Data shown below:

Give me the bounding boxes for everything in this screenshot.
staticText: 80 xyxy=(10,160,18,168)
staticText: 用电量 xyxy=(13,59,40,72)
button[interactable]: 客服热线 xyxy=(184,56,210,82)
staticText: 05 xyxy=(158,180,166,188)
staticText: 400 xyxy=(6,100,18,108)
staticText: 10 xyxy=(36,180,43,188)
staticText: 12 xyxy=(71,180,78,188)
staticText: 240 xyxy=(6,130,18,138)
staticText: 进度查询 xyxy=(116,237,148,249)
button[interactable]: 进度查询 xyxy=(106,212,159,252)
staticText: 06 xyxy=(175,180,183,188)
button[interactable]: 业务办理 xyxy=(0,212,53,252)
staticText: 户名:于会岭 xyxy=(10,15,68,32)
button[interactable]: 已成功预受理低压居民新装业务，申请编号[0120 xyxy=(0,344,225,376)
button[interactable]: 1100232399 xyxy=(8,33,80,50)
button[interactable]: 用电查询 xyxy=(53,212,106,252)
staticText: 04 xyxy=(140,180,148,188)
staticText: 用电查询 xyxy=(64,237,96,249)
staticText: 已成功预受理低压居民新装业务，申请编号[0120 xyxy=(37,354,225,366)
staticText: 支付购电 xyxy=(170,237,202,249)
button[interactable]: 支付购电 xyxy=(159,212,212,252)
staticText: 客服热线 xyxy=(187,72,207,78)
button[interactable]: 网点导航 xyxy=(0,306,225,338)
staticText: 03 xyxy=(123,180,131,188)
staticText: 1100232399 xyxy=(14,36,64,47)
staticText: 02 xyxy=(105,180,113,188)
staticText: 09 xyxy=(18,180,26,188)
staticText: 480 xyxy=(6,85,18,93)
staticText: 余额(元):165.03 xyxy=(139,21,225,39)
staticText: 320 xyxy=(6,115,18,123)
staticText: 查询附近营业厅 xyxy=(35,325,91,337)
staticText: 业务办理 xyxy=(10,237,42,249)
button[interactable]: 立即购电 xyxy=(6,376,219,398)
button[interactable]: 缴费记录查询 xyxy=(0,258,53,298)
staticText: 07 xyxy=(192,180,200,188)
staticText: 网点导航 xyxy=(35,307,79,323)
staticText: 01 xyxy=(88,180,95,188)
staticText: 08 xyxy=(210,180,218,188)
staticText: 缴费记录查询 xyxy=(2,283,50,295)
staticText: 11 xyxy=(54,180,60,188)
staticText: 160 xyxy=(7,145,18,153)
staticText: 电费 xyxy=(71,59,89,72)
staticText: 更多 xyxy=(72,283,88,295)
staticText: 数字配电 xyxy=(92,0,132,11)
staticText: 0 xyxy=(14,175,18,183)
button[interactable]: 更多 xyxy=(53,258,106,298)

End of Data shown.

→ **Goal of the exercise**
Filter the entries above and return only the lines holding "进度查询".

→ **Exercise solution**
staticText: 进度查询 xyxy=(116,237,148,249)
button[interactable]: 进度查询 xyxy=(106,212,159,252)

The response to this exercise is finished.